§ Task goal: Would you output the following records verbatim and skip the images in them?

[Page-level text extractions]
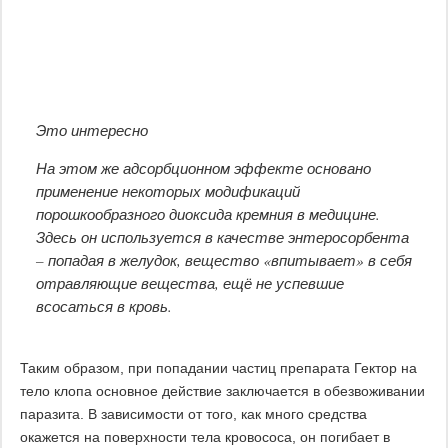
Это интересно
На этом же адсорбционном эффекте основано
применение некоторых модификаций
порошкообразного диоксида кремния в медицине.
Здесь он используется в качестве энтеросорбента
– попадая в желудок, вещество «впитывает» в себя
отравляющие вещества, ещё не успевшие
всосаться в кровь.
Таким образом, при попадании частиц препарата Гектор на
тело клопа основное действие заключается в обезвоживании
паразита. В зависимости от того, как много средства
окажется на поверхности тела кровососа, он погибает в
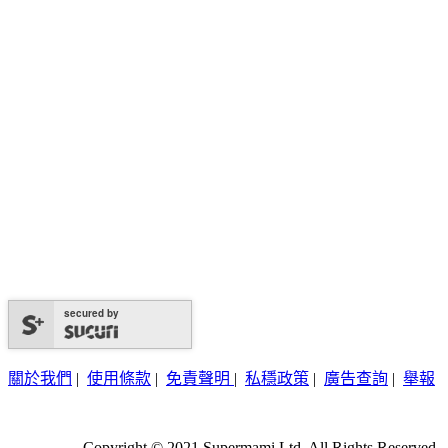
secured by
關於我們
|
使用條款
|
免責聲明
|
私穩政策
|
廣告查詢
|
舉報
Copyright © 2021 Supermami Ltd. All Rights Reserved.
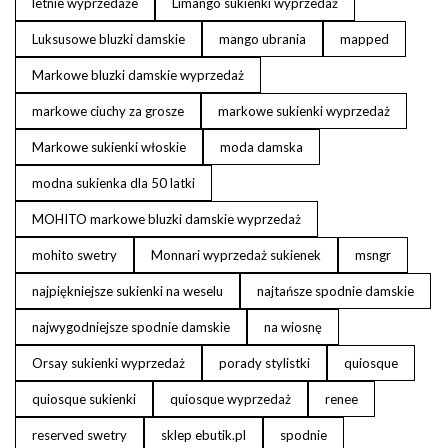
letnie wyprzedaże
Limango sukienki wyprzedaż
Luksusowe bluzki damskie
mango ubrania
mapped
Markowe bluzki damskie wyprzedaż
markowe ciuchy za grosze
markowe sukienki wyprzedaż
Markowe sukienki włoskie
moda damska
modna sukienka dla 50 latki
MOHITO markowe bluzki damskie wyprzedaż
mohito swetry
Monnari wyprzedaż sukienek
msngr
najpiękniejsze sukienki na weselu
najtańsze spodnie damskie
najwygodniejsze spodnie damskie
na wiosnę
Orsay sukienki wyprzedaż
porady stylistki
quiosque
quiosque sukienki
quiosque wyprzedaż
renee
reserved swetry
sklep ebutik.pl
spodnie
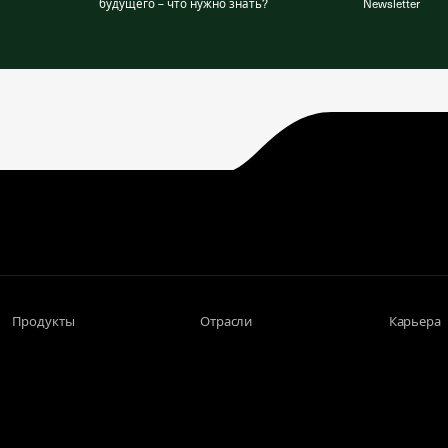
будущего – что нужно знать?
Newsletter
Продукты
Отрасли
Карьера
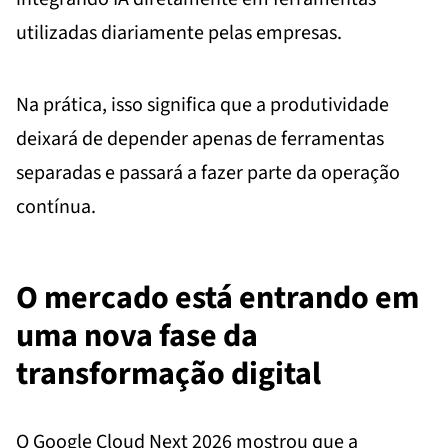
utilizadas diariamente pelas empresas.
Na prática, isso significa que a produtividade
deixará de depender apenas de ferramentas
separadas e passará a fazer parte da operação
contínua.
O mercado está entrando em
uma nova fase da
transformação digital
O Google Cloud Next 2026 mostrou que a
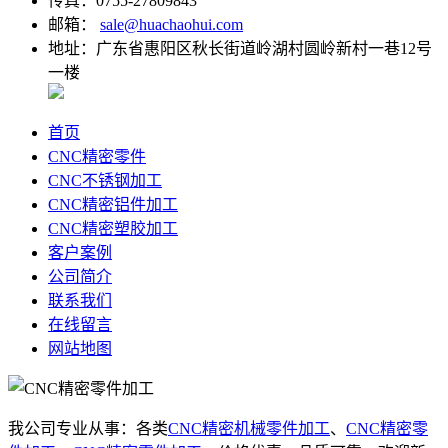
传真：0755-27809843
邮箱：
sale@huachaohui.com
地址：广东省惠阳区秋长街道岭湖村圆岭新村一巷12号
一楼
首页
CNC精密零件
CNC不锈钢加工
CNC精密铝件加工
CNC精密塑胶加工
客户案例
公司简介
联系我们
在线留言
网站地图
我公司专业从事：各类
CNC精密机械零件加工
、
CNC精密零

§ Solution:
Это интересно
На этом же адсорбционном эффекте основано
применение некоторых модификаций
порошкообразного диоксида кремния в медицине.
Здесь он используется в качестве энтеросорбента
– попадая в желудок, вещество «впитывает» в себя
отравляющие вещества, ещё не успевшие
всосаться в кровь.
Таким образом, при попадании частиц препарата Гектор на
тело клопа основное действие заключается в обезвоживании
паразита. В зависимости от того, как много средства
окажется на поверхности тела кровососа, он погибает в
secured by
關於我們
|
使用條款
|
免責聲明
|
私穩政策
|
廣告查詢
|
舉報
Copyright © 2021 Supermami Ltd. All Rights Reserved.
letnie wyprzedaże
Limango sukienki wyprzedaż
Luksusowe bluzki damskie
mango ubrania
mapped
Markowe bluzki damskie wyprzedaż
markowe ciuchy za grosze
markowe sukienki wyprzedaż
Markowe sukienki włoskie
moda damska
modna sukienka dla 50 latki
MOHITO markowe bluzki damskie wyprzedaż
mohito swetry
Monnari wyprzedaż sukienek
msngr
najpiękniejsze sukienki na weselu
najtańsze spodnie damskie
najwygodniejsze spodnie damskie
na wiosnę
Orsay sukienki wyprzedaż
porady stylistki
quiosque
quiosque sukienki
quiosque wyprzedaż
renee
reserved swetry
sklep ebutik.pl
spodnie
будущего – что нужно знать?
Newsletter
Продукты
Отрасли
Карьера
utilizadas diariamente pelas empresas.
Na prática, isso significa que a produtividade
deixará de depender apenas de ferramentas
separadas e passará a fazer parte da operação
contínua.
O mercado está entrando em
uma nova fase da
transformação digital
O Google Cloud Next 2026 mostrou que a
传真：0755-27809843
邮箱：
sale@huachaohui.com
地址：广东省惠阳区秋长街道岭湖村圆岭新村一巷12号
一楼
首页
CNC精密零件
CNC不锈钢加工
CNC精密铝件加工
CNC精密塑胶加工
客户案例
公司简介
联系我们
在线留言
网站地图
我公司专业从事：各类
CNC精密机械零件加工
、
CNC精密零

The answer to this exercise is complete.